How has it informed your clinical practice?
It’s been personally rewarding, but I hope it’s also been rewarding for others. My writing and my engagement with Medicine Unboxed, go hand in hand. Both of them have been ways of untangling knots, of pursuing meaning over fact.

What do you like most about running Medicine Unboxed?
I guess curating and enabling some of these conversations has certainly been really rewarding and nourishing for me, and created an arena in which one can ask the sorts of questions I’m alluding to. I’m not superstitious, but I believe that if you push hard and are impassioned by something, the stars can align a bit, and you find yourself amongst talented, supportive, and generous people.

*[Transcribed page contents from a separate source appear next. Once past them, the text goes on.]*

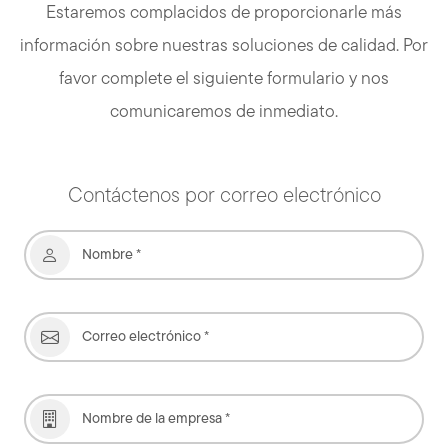
Estaremos complacidos de proporcionarle más
información sobre nuestras soluciones de calidad. Por
favor complete el siguiente formulario y nos
comunicaremos de inmediato.
Contáctenos por correo electrónico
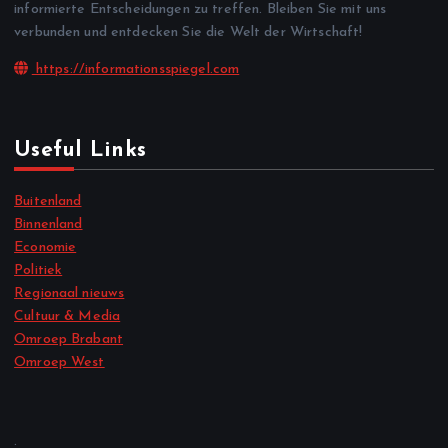
informierte Entscheidungen zu treffen. Bleiben Sie mit uns
verbunden und entdecken Sie die Welt der Wirtschaft!
https://informationsspiegel.com
Useful Links
Buitenland
Binnenland
Economie
Politiek
Regionaal nieuws
Cultuur & Media
Omroep Brabant
Omroep West
.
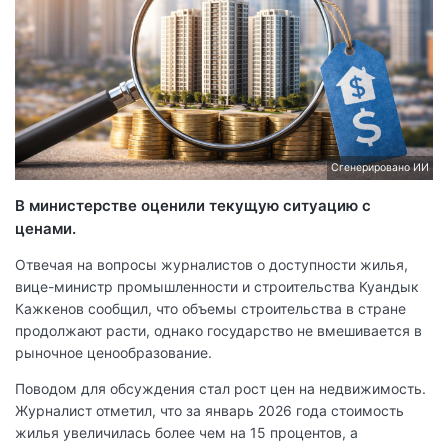
Сгенерировано ИИ
В министерстве оценили текущую ситуацию с
ценами.
Отвечая на вопросы журналистов о доступности жилья,
вице-министр промышленности и строительства Куандык
Кажкенов сообщил, что объемы строительства в стране
продолжают расти, однако государство не вмешивается в
рыночное ценообразование.
Поводом для обсуждения стал рост цен на недвижимость.
Журналист отметил, что за январь 2026 года стоимость
жилья увеличилась более чем на 15 процентов, а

What do you like least about running Medicine Unboxed?
I enjoy it all, and there’s isn’t anything about it that I like least. I love doing it. It is practically challenging and places demands on my time, but that’s fine.

On average: How many hours a week do you work? How many weeks of vacation do you take?
I don’t count.

How do you balance work and life outside of work?
I don’t know the answer to that, really. I read a lot. I run, I write, I walk, I spend time with my family. My work-life balance is either really awful, or it’s perfect; it depends on your idea of balance. It works for me. I think there are more hours in the day than we realize. It’s all a continuum.

From your perspective, what is the biggest problem in health care today?
The absence of justice in it. The fact that I can invoke millions of pounds for immunotherapy, say, but not money for oral rehydration: this is astonishing in the modern world and an indictment of it. We need to have more conversations around the fact of human mortality and about the kind of society we prize or value or feel it’s right to live in. If we can start having these conversations—important, political conversations—at small levels, they might just join up and gain momentum.

Where do you see medicine at large in five years?
I have no idea. Who knows? I guess, scientifically, it will continue to flourish as it has done and is doing, which is astonishing. I hope it can get better at thinking about what it ought to do, and not just what it can do.

Where do you see oncology in five years?
Immunotherapy is manifestly the next big thing, along with the increase in targeted therapies and precision of therapeutics.

What is your final piece of advice for students interested in pursuing a career in like yours?
Be impassioned. And there’s this great line from a poem by WS Graham, which ends “Do not expect applause”, and I think that’s really important for us all to remember, because so many of our disenchantments are premised on an expectation of applause.

Also: feel wonder at other humanity, followed by a compulsion to act. Identify with the experience of others.